**TASK DESCRIPTION**:
Please repeat the records exactly. The pictures are to be left out.
··· SOURCE INFORMATION ···
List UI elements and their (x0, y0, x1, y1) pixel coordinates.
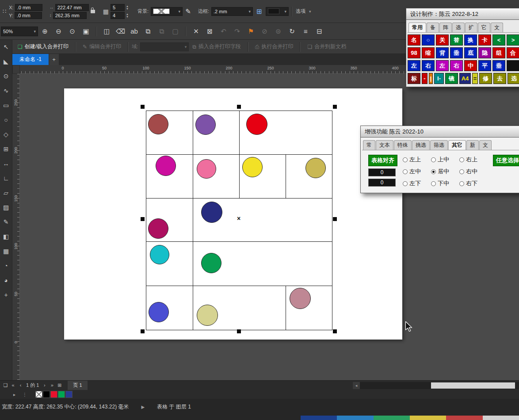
panel1-button[interactable]: 卡 (478, 34, 491, 46)
align-option[interactable]: 左下 (403, 179, 430, 187)
align-icon[interactable]: ≡ (300, 26, 311, 37)
panel2-tab[interactable]: 其它 (448, 140, 466, 150)
panel1-button[interactable]: 隐 (478, 47, 491, 58)
radio-button[interactable] (459, 169, 464, 174)
eyedropper-tool[interactable]: ✎ (4, 218, 9, 226)
selection-handle[interactable] (333, 217, 337, 221)
panel1-tab[interactable]: 备 (427, 23, 439, 32)
zoom-in-icon[interactable]: ⊕ (39, 26, 50, 37)
table-circle[interactable] (246, 114, 267, 135)
any-select-button[interactable]: 任意选择 (493, 155, 519, 166)
align-option[interactable]: 右下 (459, 179, 487, 187)
zoom-level-combo[interactable]: 50% ▾ (1, 27, 38, 36)
panel2-tab[interactable]: 挑选 (412, 140, 430, 150)
cols-spinner[interactable]: ▲▼ (126, 13, 129, 18)
delete-x-icon[interactable]: ✕ (191, 26, 202, 37)
snap-grid-icon[interactable]: ∷ (3, 8, 6, 15)
panel1-button[interactable]: 左 (408, 60, 420, 71)
background-fill-dropdown[interactable]: ▾ (151, 7, 183, 16)
panel2-tab[interactable]: 文本 (376, 140, 393, 150)
panel1-button[interactable]: | (429, 73, 433, 84)
insert-merge-field-button[interactable]: ⧉ 插入合并打印字段 (189, 42, 244, 52)
shape-tool[interactable]: ◣ (4, 58, 8, 65)
panel1-tab[interactable]: 常用 (408, 23, 426, 32)
add-document-tab-button[interactable]: + (49, 54, 59, 65)
panel1-button[interactable]: 去 (493, 73, 506, 84)
offset-x-field[interactable]: 0 (368, 168, 396, 176)
border-width-dropdown[interactable]: .2 mm ▾ (211, 7, 253, 16)
trash-icon[interactable]: ⌫ (115, 26, 126, 37)
table-circle[interactable] (201, 253, 221, 273)
panel1-button[interactable]: 右 (450, 60, 463, 71)
panel1-tab[interactable]: 选 (452, 23, 465, 32)
table-cols-input[interactable]: 4 (111, 12, 125, 19)
radio-button[interactable] (431, 169, 436, 174)
palette-swatch-black[interactable] (43, 391, 50, 398)
panel1-button[interactable]: 垂 (450, 47, 463, 58)
table-circle[interactable] (156, 156, 176, 176)
selection-handle[interactable] (237, 105, 241, 109)
palette-swatch-green[interactable] (58, 391, 65, 398)
panel1-button[interactable]: 名 (408, 34, 420, 46)
table-circle[interactable] (201, 202, 222, 223)
panel1-button[interactable]: 换 (464, 34, 477, 46)
y-position-input[interactable]: .0 mm (15, 12, 42, 19)
vertical-ruler[interactable]: 250200150100500 (12, 74, 20, 380)
panel2-tab[interactable]: 特殊 (394, 140, 412, 150)
selection-handle[interactable] (141, 329, 145, 333)
table-circle[interactable] (150, 245, 169, 264)
rectangle-tool[interactable]: ▭ (3, 102, 9, 109)
align-option[interactable]: 左中 (403, 168, 430, 176)
panel2-tab[interactable]: 新 (466, 140, 479, 150)
table-align-button[interactable]: 表格对齐 (368, 155, 397, 166)
table-circle[interactable] (197, 159, 216, 179)
radio-button[interactable] (459, 181, 464, 186)
canvas-area[interactable]: × (20, 74, 519, 380)
panel1-button[interactable]: 合 (507, 47, 519, 58)
panel1-button[interactable]: 组 (492, 47, 505, 58)
radio-button[interactable] (459, 157, 464, 162)
rows-spinner[interactable]: ▲▼ (126, 5, 129, 10)
delete-frame-icon[interactable]: ⊠ (204, 26, 215, 37)
palette-swatch-red[interactable] (50, 391, 57, 398)
last-page-icon[interactable]: » (48, 382, 56, 388)
dock-window-icon[interactable]: ⊟ (314, 26, 325, 37)
dimension-tool[interactable]: ↔ (3, 160, 9, 168)
panel1-tab[interactable]: 文 (491, 23, 503, 32)
design-panel-titlebar[interactable]: 设计制作：陈云 2022-8-12 (406, 8, 519, 20)
panel1-button[interactable]: 背 (436, 47, 449, 58)
refresh-icon[interactable]: ↻ (286, 26, 298, 37)
next-page-icon[interactable]: › (41, 382, 48, 388)
prev-page-icon[interactable]: ‹ (17, 382, 24, 388)
panel2-tab[interactable]: 文 (479, 140, 492, 150)
panel1-button[interactable]: 98 (408, 47, 420, 58)
polygon-tool[interactable]: ◇ (4, 131, 8, 138)
panel1-button[interactable]: 标 (408, 73, 420, 84)
table-circle[interactable] (305, 158, 326, 178)
table-circle[interactable] (148, 218, 168, 239)
table-circle[interactable] (242, 157, 263, 177)
panel1-tab[interactable]: 阵 (439, 23, 452, 32)
panel1-button[interactable]: 替 (450, 34, 463, 46)
align-option[interactable]: 左上 (403, 156, 430, 164)
split-cells-icon[interactable]: ◫ (101, 26, 112, 37)
radio-button[interactable] (403, 181, 408, 186)
panel1-button[interactable]: > (507, 34, 519, 46)
ellipse-tool[interactable]: ○ (4, 116, 8, 124)
page-options-icon[interactable]: ⊞ (56, 382, 63, 388)
panel1-tab[interactable]: 它 (478, 23, 490, 32)
add-tool[interactable]: + (4, 291, 8, 299)
lock-ratio-button[interactable] (91, 10, 95, 13)
panel1-button[interactable]: I- (434, 73, 444, 84)
table-circle[interactable] (290, 288, 311, 309)
panel1-button[interactable]: 平 (478, 60, 491, 71)
selection-handle[interactable] (333, 105, 337, 109)
panel1-button[interactable]: = (472, 73, 478, 84)
object-height-input[interactable]: 262.35 mm (53, 12, 87, 19)
radio-button[interactable] (403, 157, 408, 162)
panel1-tab[interactable]: 扩 (465, 23, 477, 32)
zoom-out-icon[interactable]: ⊖ (53, 26, 64, 37)
table-circle[interactable] (149, 302, 169, 322)
first-page-icon[interactable]: « (9, 382, 17, 388)
align-option[interactable]: 右中 (459, 168, 487, 176)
···
**WRITTEN SOLUTION**:
List UI elements and their (x0, y0, x1, y1) pixel coordinates.
panel1-button[interactable]: 卡 (478, 34, 491, 46)
align-option[interactable]: 左下 (403, 179, 430, 187)
align-icon[interactable]: ≡ (300, 26, 311, 37)
panel2-tab[interactable]: 其它 (448, 140, 466, 150)
panel1-button[interactable]: 隐 (478, 47, 491, 58)
radio-button[interactable] (459, 169, 464, 174)
eyedropper-tool[interactable]: ✎ (4, 218, 9, 226)
selection-handle[interactable] (333, 217, 337, 221)
panel1-tab[interactable]: 备 (427, 23, 439, 32)
zoom-in-icon[interactable]: ⊕ (39, 26, 50, 37)
table-circle[interactable] (246, 114, 267, 135)
any-select-button[interactable]: 任意选择 (493, 155, 519, 166)
align-option[interactable]: 右下 (459, 179, 487, 187)
zoom-level-combo[interactable]: 50% ▾ (1, 27, 38, 36)
panel2-tab[interactable]: 挑选 (412, 140, 430, 150)
cols-spinner[interactable]: ▲▼ (126, 13, 129, 18)
delete-x-icon[interactable]: ✕ (191, 26, 202, 37)
snap-grid-icon[interactable]: ∷ (3, 8, 6, 15)
panel1-button[interactable]: 左 (408, 60, 420, 71)
background-fill-dropdown[interactable]: ▾ (151, 7, 183, 16)
panel2-tab[interactable]: 文本 (376, 140, 393, 150)
panel1-button[interactable]: | (429, 73, 433, 84)
insert-merge-field-button[interactable]: ⧉ 插入合并打印字段 (189, 42, 244, 52)
shape-tool[interactable]: ◣ (4, 58, 8, 65)
panel1-tab[interactable]: 常用 (408, 23, 426, 32)
add-document-tab-button[interactable]: + (49, 54, 59, 65)
panel1-button[interactable]: 去 (493, 73, 506, 84)
offset-x-field[interactable]: 0 (368, 168, 396, 176)
border-width-dropdown[interactable]: .2 mm ▾ (211, 7, 253, 16)
trash-icon[interactable]: ⌫ (115, 26, 126, 37)
table-circle[interactable] (201, 253, 221, 273)
panel1-button[interactable]: 右 (450, 60, 463, 71)
panel1-tab[interactable]: 选 (452, 23, 465, 32)
table-cols-input[interactable]: 4 (111, 12, 125, 19)
radio-button[interactable] (431, 169, 436, 174)
palette-swatch-black[interactable] (43, 391, 50, 398)
panel1-button[interactable]: 垂 (450, 47, 463, 58)
table-circle[interactable] (156, 156, 176, 176)
selection-handle[interactable] (237, 105, 241, 109)
palette-swatch-green[interactable] (58, 391, 65, 398)
panel1-button[interactable]: 名 (408, 34, 420, 46)
table-circle[interactable] (201, 202, 222, 223)
panel1-button[interactable]: 换 (464, 34, 477, 46)
y-position-input[interactable]: .0 mm (15, 12, 42, 19)
vertical-ruler[interactable]: 250200150100500 (12, 74, 20, 380)
panel2-tab[interactable]: 特殊 (394, 140, 412, 150)
selection-handle[interactable] (141, 329, 145, 333)
table-circle[interactable] (150, 245, 169, 264)
rectangle-tool[interactable]: ▭ (3, 102, 9, 109)
align-option[interactable]: 左中 (403, 168, 430, 176)
panel2-tab[interactable]: 新 (466, 140, 479, 150)
table-align-button[interactable]: 表格对齐 (368, 155, 397, 166)
table-circle[interactable] (197, 159, 216, 179)
radio-button[interactable] (459, 181, 464, 186)
canvas-area[interactable]: × (20, 74, 519, 380)
panel1-button[interactable]: 合 (507, 47, 519, 58)
panel1-button[interactable]: 组 (492, 47, 505, 58)
radio-button[interactable] (459, 157, 464, 162)
rows-spinner[interactable]: ▲▼ (126, 5, 129, 10)
delete-frame-icon[interactable]: ⊠ (204, 26, 215, 37)
palette-swatch-red[interactable] (50, 391, 57, 398)
last-page-icon[interactable]: » (48, 382, 56, 388)
dock-window-icon[interactable]: ⊟ (314, 26, 325, 37)
dimension-tool[interactable]: ↔ (3, 160, 9, 168)
panel1-tab[interactable]: 文 (491, 23, 503, 32)
design-panel-titlebar[interactable]: 设计制作：陈云 2022-8-12 (406, 8, 519, 20)
panel1-button[interactable]: 背 (436, 47, 449, 58)
refresh-icon[interactable]: ↻ (286, 26, 298, 37)
next-page-icon[interactable]: › (41, 382, 48, 388)
prev-page-icon[interactable]: ‹ (17, 382, 24, 388)
panel2-tab[interactable]: 文 (479, 140, 492, 150)
panel1-button[interactable]: 98 (408, 47, 420, 58)
polygon-tool[interactable]: ◇ (4, 131, 8, 138)
panel1-button[interactable]: 标 (408, 73, 420, 84)
table-circle[interactable] (305, 158, 326, 178)
table-circle[interactable] (148, 218, 168, 239)
table-circle[interactable] (242, 157, 263, 177)
panel1-tab[interactable]: 阵 (439, 23, 452, 32)
panel1-button[interactable]: 替 (450, 34, 463, 46)
align-option[interactable]: 左上 (403, 156, 430, 164)
split-cells-icon[interactable]: ◫ (101, 26, 112, 37)
radio-button[interactable] (403, 181, 408, 186)
panel1-button[interactable]: > (507, 34, 519, 46)
ellipse-tool[interactable]: ○ (4, 116, 8, 124)
page-options-icon[interactable]: ⊞ (56, 382, 63, 388)
panel1-tab[interactable]: 它 (478, 23, 490, 32)
add-tool[interactable]: + (4, 291, 8, 299)
lock-ratio-button[interactable] (91, 10, 95, 13)
panel1-button[interactable]: I- (434, 73, 444, 84)
table-circle[interactable] (290, 288, 311, 309)
panel1-button[interactable]: 平 (478, 60, 491, 71)
selection-handle[interactable] (333, 105, 337, 109)
panel1-button[interactable]: = (472, 73, 478, 84)
object-height-input[interactable]: 262.35 mm (53, 12, 87, 19)
radio-button[interactable] (403, 157, 408, 162)
panel1-tab[interactable]: 扩 (465, 23, 477, 32)
zoom-out-icon[interactable]: ⊖ (53, 26, 64, 37)
table-circle[interactable] (149, 302, 169, 322)
first-page-icon[interactable]: « (9, 382, 17, 388)
align-option[interactable]: 右中 (459, 168, 487, 176)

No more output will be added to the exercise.